I noted that behind the bar was a sign indicating that McDaid’s had been in operation since 1779, but elsewhere was a sign indicating that the pub was founded in 1873.
“Daragh got it wrong when he wrote that,” explained Dave, “He was drunk.”
“But off by a hundred years—that’s a bit much.”
“I’m kidding. You see, we only got our liquor license in 1873, although it was a bar of sorts for a hundred years prior. Before that, it was a morgue. That’s why there’s all the bloody stained glass.”
When told of our quest, Dave added a few more pubs to our list, including Grogan’s and Neany’s.
My French friend and I spent the next few hours walking from one to the other. As the evening wore on I find that my notes become increasingly illegible, as does my memory. I’d love to describe all these places to you, but they kind of run together into one big uberpub in my mind, with dark wooden walls, soft wooden floors, and hard wooden bars. All of them were staffed by dry, witty and exceedingly friendly barmen who took intense interest in our quest and kept adding other pubs to the list, all the while explaining the art of storing, pouring and drinking Guinness.
Of course, given our consumption of Guinness, we had to make frequent use of the facilities, and there I stumbled upon (I mean that literally) a dispensing machine on the wall of one of the pubs. I don’t know if there are dispensing machines on the walls of women’s bathrooms nor what they would dispense, but in men’s bathrooms there are often condom dispensers, which occasionally save a slot for breath mints (I suppose they figure that if you don’t take care of your breath first, you may not need the condom after all). My journalistic instincts were still sufficiently honed to note the rather unusual selection offered by the dispensing machine. To whit:
- “Golden Root Complex: the Ultimate Pill For Adults”

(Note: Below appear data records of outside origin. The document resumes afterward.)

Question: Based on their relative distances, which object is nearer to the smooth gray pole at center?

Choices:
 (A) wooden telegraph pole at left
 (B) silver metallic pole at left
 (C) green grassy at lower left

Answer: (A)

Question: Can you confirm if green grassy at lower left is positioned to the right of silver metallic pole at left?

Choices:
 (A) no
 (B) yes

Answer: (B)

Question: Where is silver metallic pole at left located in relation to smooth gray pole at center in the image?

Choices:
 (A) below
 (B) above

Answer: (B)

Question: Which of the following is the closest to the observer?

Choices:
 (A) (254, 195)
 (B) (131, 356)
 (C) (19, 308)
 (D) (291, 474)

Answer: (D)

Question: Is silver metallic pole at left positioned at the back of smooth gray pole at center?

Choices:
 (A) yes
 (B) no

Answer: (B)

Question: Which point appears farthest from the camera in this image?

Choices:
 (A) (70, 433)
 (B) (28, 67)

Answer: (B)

- “Sensational Vibe Pleasure Ring”
- Two types of condoms
I couldn’t let that go, so I slapped my piece of paper up against the wall to copy down the names of all these things and consistently got jostled by other men trying to make their way past me to the urinals as I struggled with the fact that my pen won’t work when writing against a wall.

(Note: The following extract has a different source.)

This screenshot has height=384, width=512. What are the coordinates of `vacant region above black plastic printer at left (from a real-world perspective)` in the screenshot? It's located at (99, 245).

This is the epitome of travel writing.
My French friend indicated that we really had to be going, since we had a business dinner to attend (!) so we started off in the general direction of somewhere or other, until I realized that we hadn’t returned to Kheo’s! We had promised Dennis after all! We therefore staggered back up Grafton and into our first pub. Dennis had been right, there was far more atmosphere now. Dennis, however, was gone, his replacement, Donald (do all barmen in Dublin have names that begin with D?) explained that given his twenty-two years of seniority, Dennis pulled the easier shifts.
“We promised him we’d come back and tell him whether Kheo’s really did have the best pint in Dublin.”
“You’d best try another, then.”
“Actually,” he continued, “you should ask the boys.” He jerked a thumb to a group of four men sitting at the end of the bar. “Well boys, what do you think?”
“Worst pint in Dublin!” the thinnest of the lot exclaimed. “You’re better off drinking dishwater.”
One of his friends chipped in. “Great for constipation, though. After a pint here you can shit through the eye of a needle.”
They had a good laugh and ordered more Guinness. We had to go, but I have no doubt that they continued to communicate with each other late into the night.